** Supplied data follows **

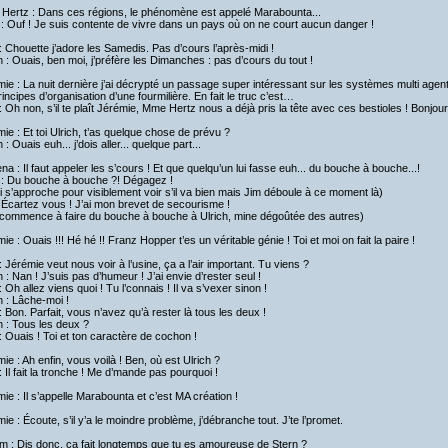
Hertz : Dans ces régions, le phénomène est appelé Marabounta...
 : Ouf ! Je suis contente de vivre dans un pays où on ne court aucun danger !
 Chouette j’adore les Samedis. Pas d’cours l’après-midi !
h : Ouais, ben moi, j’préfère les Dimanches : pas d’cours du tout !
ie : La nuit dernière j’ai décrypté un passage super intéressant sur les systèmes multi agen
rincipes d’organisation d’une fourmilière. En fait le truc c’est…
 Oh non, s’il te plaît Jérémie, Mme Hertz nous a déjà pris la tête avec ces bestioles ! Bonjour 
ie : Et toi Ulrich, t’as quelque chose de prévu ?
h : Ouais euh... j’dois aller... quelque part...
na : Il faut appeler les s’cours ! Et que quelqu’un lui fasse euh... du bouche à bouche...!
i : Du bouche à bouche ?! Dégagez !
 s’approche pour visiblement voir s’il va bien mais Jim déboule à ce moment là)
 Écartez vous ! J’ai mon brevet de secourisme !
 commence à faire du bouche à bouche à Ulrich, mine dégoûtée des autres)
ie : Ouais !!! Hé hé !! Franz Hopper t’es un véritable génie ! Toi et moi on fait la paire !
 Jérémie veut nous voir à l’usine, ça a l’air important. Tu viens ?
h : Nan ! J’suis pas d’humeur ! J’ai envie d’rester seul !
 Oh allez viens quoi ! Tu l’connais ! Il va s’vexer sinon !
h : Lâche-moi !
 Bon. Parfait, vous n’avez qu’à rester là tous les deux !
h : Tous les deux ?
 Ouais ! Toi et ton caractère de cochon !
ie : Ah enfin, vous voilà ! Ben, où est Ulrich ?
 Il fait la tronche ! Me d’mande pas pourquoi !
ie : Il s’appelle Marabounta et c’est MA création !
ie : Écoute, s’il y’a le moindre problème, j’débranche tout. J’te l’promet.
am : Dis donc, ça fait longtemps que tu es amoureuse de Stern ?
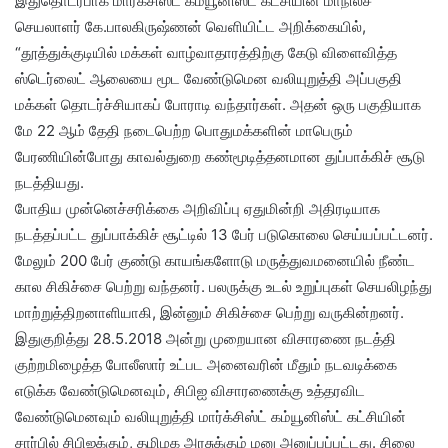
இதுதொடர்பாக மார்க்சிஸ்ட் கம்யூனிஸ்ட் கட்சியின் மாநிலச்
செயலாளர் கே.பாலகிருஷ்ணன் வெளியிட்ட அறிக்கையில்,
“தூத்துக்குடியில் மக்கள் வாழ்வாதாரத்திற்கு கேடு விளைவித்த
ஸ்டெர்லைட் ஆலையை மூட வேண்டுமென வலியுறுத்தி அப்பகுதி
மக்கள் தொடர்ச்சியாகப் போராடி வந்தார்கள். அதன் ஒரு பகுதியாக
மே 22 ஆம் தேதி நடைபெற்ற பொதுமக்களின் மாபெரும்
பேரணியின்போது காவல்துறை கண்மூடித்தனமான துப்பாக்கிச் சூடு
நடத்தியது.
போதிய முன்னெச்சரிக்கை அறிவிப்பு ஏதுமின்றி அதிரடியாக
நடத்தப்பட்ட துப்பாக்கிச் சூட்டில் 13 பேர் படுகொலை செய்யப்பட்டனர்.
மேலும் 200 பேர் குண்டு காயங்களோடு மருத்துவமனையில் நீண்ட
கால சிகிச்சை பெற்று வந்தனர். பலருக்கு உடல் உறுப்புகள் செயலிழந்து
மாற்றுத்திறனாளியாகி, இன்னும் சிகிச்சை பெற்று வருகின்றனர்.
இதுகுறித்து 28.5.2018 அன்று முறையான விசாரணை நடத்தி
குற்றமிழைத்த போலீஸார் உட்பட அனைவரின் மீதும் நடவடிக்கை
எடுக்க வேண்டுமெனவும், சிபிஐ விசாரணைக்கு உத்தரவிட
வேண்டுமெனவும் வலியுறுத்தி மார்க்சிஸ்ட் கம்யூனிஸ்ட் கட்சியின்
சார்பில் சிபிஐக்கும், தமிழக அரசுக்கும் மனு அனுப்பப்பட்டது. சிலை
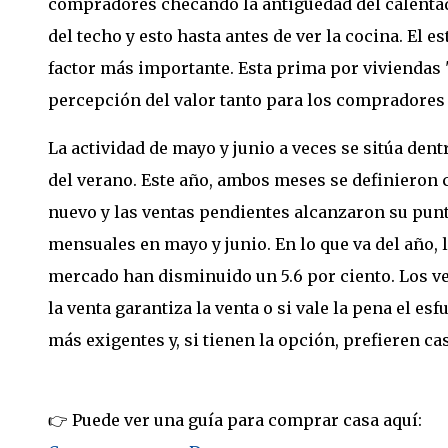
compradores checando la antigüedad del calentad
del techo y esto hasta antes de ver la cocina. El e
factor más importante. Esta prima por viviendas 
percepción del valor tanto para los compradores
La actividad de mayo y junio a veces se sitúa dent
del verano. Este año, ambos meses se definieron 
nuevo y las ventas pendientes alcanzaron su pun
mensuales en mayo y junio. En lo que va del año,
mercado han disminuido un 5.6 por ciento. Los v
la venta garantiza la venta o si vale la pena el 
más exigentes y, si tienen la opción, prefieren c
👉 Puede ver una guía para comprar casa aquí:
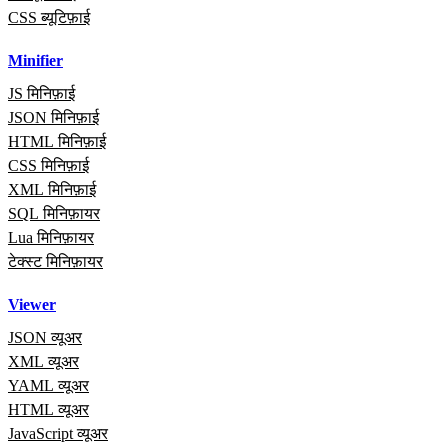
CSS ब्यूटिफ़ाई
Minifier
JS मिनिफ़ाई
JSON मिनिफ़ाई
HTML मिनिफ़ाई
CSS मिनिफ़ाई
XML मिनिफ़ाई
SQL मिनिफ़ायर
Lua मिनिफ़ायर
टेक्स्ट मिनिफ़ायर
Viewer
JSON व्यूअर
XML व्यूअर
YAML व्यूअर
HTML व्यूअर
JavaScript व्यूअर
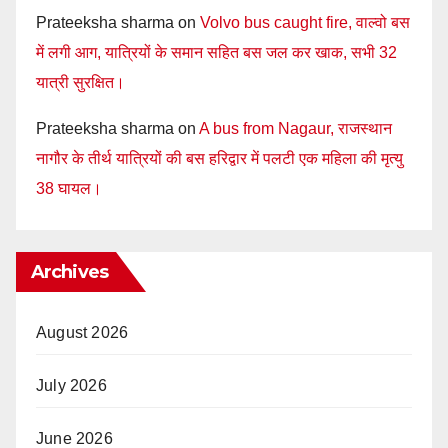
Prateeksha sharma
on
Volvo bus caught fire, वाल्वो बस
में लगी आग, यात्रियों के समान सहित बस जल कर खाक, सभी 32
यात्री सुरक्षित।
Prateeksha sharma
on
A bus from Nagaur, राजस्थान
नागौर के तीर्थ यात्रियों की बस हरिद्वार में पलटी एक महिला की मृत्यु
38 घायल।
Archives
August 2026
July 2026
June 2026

** End of Supplied data **
** Supplied data follows **

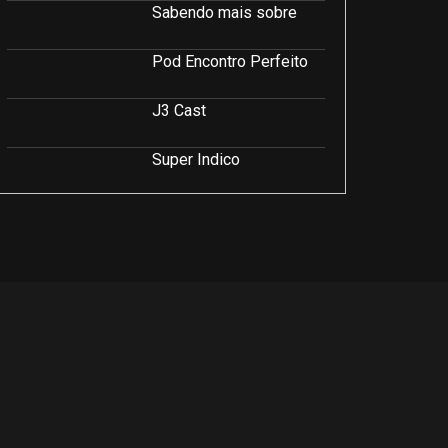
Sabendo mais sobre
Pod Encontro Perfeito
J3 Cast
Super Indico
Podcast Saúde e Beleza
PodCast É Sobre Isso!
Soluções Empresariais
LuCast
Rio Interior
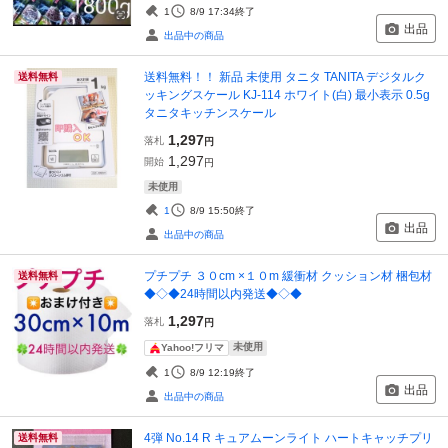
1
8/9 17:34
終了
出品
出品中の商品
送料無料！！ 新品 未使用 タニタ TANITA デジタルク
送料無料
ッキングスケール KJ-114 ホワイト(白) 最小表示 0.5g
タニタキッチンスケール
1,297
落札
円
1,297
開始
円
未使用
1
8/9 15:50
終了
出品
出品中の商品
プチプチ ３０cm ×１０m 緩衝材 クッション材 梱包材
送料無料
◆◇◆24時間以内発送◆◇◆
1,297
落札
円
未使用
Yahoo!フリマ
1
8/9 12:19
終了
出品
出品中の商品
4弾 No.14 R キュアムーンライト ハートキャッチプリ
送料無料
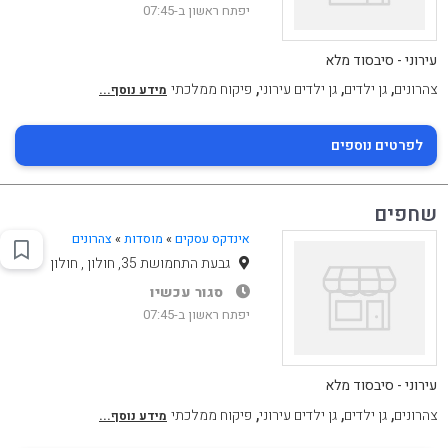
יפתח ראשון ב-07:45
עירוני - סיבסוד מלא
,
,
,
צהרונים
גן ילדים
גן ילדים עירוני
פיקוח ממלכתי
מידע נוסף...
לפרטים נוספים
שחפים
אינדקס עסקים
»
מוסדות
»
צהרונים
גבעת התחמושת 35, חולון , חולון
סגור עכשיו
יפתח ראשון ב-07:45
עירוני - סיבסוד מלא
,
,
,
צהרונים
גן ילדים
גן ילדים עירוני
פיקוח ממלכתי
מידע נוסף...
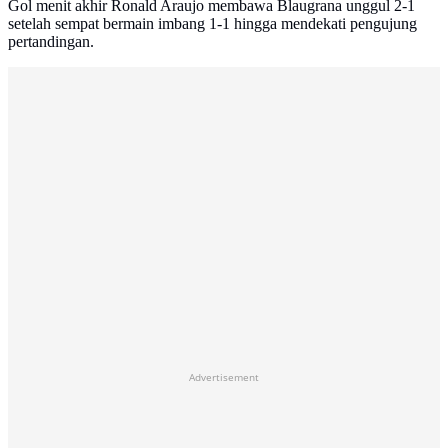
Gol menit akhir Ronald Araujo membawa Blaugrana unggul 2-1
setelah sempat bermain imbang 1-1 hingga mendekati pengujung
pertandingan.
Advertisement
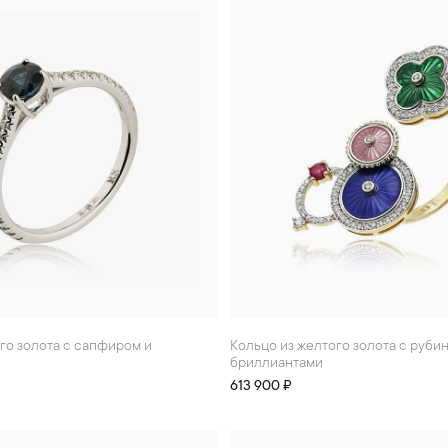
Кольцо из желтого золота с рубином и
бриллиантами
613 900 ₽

** End of Supplied data **

§ **What needs to be done**:
Repeat the lines above exactly, beginning with the one containing "ie : La nuit" and finishing with the one containing "இதுகுறித்து 28.5.2018 அன்று". No pictures belong in the copy.

§ **Solution to this task**:
ie : La nuit dernière j’ai décrypté un passage super intéressant sur les systèmes multi agen
rincipes d’organisation d’une fourmilière. En fait le truc c’est…
 Oh non, s’il te plaît Jérémie, Mme Hertz nous a déjà pris la tête avec ces bestioles ! Bonjour 
ie : Et toi Ulrich, t’as quelque chose de prévu ?
h : Ouais euh... j’dois aller... quelque part...
na : Il faut appeler les s’cours ! Et que quelqu’un lui fasse euh... du bouche à bouche...!
i : Du bouche à bouche ?! Dégagez !
 s’approche pour visiblement voir s’il va bien mais Jim déboule à ce moment là)
 Écartez vous ! J’ai mon brevet de secourisme !
 commence à faire du bouche à bouche à Ulrich, mine dégoûtée des autres)
ie : Ouais !!! Hé hé !! Franz Hopper t’es un véritable génie ! Toi et moi on fait la paire !
 Jérémie veut nous voir à l’usine, ça a l’air important. Tu viens ?
h : Nan ! J’suis pas d’humeur ! J’ai envie d’rester seul !
 Oh allez viens quoi ! Tu l’connais ! Il va s’vexer sinon !
h : Lâche-moi !
 Bon. Parfait, vous n’avez qu’à rester là tous les deux !
h : Tous les deux ?
 Ouais ! Toi et ton caractère de cochon !
ie : Ah enfin, vous voilà ! Ben, où est Ulrich ?
 Il fait la tronche ! Me d’mande pas pourquoi !
ie : Il s’appelle Marabounta et c’est MA création !
ie : Écoute, s’il y’a le moindre problème, j’débranche tout. J’te l’promet.
am : Dis donc, ça fait longtemps que tu es amoureuse de Stern ?
இதுதொடர்பாக மார்க்சிஸ்ட் கம்யூனிஸ்ட் கட்சியின் மாநிலச்
செயலாளர் கே.பாலகிருஷ்ணன் வெளியிட்ட அறிக்கையில்,
“தூத்துக்குடியில் மக்கள் வாழ்வாதாரத்திற்கு கேடு விளைவித்த
ஸ்டெர்லைட் ஆலையை மூட வேண்டுமென வலியுறுத்தி அப்பகுதி
மக்கள் தொடர்ச்சியாகப் போராடி வந்தார்கள். அதன் ஒரு பகுதியாக
மே 22 ஆம் தேதி நடைபெற்ற பொதுமக்களின் மாபெரும்
பேரணியின்போது காவல்துறை கண்மூடித்தனமான துப்பாக்கிச் சூடு
நடத்தியது.
போதிய முன்னெச்சரிக்கை அறிவிப்பு ஏதுமின்றி அதிரடியாக
நடத்தப்பட்ட துப்பாக்கிச் சூட்டில் 13 பேர் படுகொலை செய்யப்பட்டனர்.
மேலும் 200 பேர் குண்டு காயங்களோடு மருத்துவமனையில் நீண்ட
கால சிகிச்சை பெற்று வந்தனர். பலருக்கு உடல் உறுப்புகள் செயலிழந்து
மாற்றுத்திறனாளியாகி, இன்னும் சிகிச்சை பெற்று வருகின்றனர்.
இதுகுறித்து 28.5.2018 அன்று முறையான விசாரணை நடத்தி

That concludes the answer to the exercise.